Today, I made another attempt at macarons with having these issues in mind. I found yet another recipe online that I wanted to try. As I’m whipping up the egg whites, I’m getting a little frustrated. The recipe called for two large egg whites. It was taking such a long time for my mixing bowl to reach those eggs and whip them up! (Note to self, find a recipe that uses more than 2 eggs). I used the “J” method and while mixing, I would turn the bowl a little more each time. I did a total of 8 turns and “J’s”. Once I piped them out, I decided to put the cooking fan on and set the baking sheets on top of the stove. I let them air out for about 45 minutes and guess what?! THE PERFECT SKIN! I can’t even begin to describe the excitement and happiness I was feeling.

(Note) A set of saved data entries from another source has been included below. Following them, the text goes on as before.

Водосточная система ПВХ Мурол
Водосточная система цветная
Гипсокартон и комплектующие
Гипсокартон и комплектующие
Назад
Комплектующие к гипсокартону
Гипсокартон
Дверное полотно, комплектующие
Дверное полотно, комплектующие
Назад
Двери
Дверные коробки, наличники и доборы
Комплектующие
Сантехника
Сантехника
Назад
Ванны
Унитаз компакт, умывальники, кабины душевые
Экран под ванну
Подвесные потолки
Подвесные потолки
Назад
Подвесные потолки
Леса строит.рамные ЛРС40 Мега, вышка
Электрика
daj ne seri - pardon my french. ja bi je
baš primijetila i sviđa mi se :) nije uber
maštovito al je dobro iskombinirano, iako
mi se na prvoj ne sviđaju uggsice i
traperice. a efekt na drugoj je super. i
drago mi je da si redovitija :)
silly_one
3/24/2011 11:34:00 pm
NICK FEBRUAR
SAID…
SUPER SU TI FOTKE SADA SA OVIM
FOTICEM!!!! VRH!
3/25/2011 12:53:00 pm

This time, I decided I’d bake them at 325 degrees for 10 minutes. Before I put them in the oven, I did notice that the temperature inside wasn’t quite 325 degrees but I put them in always. (Another note to self, wait until the oven is at the temperature per the thermometer). I looked like a little kid. I sat on the floor in front of that oven watching them ever so closely. With a little over 2 minutes left on the timer, I see the feet! But, I also see the tops were browning. I didn’t care thought, I HAD FEET!

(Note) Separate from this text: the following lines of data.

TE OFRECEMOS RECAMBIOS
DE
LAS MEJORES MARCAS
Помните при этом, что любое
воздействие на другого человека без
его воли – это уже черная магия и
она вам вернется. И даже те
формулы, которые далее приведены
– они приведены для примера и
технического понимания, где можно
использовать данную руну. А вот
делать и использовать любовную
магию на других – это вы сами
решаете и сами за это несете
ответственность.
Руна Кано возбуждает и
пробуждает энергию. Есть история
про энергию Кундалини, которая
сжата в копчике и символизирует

I started dancing. I haven’t been so happy that a dessert was successful I think…ever! I kept the shell flavor original almond flavor and I made a honey buttercream for the filling. Things I have also read online indicate that they taste better once filled, and after sitting for at least 24 hours in the fridge. So, they are sandwiched, and sitting in the fridge as I anxiously wait to eat them tomorrow!
They are far from perfect for me but I am thrilled that I have finally had a successful batch! I will post the recipes I used below for both the French macaron and the filling along with the steps I took.
60 grams egg whites
75 grams almond flour
90 grams powder sugar
50 grams granulated sugar
1/4t meringue powder
Gel food coloring or flavor extract
- Using stand mixer and whisk attachment, whisk together egg whites and meringue powder on power 6 for about 2-3 minutes.
- Add the granulated sugar in two parts, and increase the speed to 8. Whisk together for 11 minutes or until stiff peaks form. (This is also when to add food coloring and or flavor extract so it is thoroughly mixed)
- Sift almond flour and powder sugar together.
- Once you have stiff peaks, remove the bowl from the stand mixer and add the almond flour and powder sugar. Combine the ingredients just until they are combined using the “J” method – start at the top middle, pull the spatula through the middle, and to the left scraping the side. Turn the bowl 90 degrees after each “J”
- Once batter is combined, put into a piping bag and pipe onto either a silicone mat or parchment paper. (I have the silicone mats with the stencil of the macaron shapes. There are several print out stencils available online that can be placed under the mat or parchment. Remember to remove the stencil after piping)
- Allow macarons to air out and create a “skin”, about 30 minutes. When you touch the tops of your macarons, none of the batter should stick to your finger
- Pre-heat oven to 325 degrees. Bake for about 8-9 minutes. Be sure to watch them so they do not darken on top. Additionally, the lighter the color of the macaron, the easier the color will start to brown.
- Allow macarons to cool completely before removing from the silicone mat or parchment paper.
- Fill with buttercream filling and put into a tightly closed container into the fridge to set up. Pull out of fridge 30 minutes before serving.
1 stick of butter; room temperature
2 cups of powder sugar
- Using stand mixer and paddle attachment, combine butter and honey for 2 minutes on medium speed.
- Scrape down the sides and add one cup of powder sugar. Start the mixing speed on low and gradually increase to a medium speed. Mix for about 2 minutes. Repeat with second cup of powder sugar.
- Add tablespoon of milk and mix on medium speed until buttercream is smooth.
- Put buttercream into piping bag and construct macarons.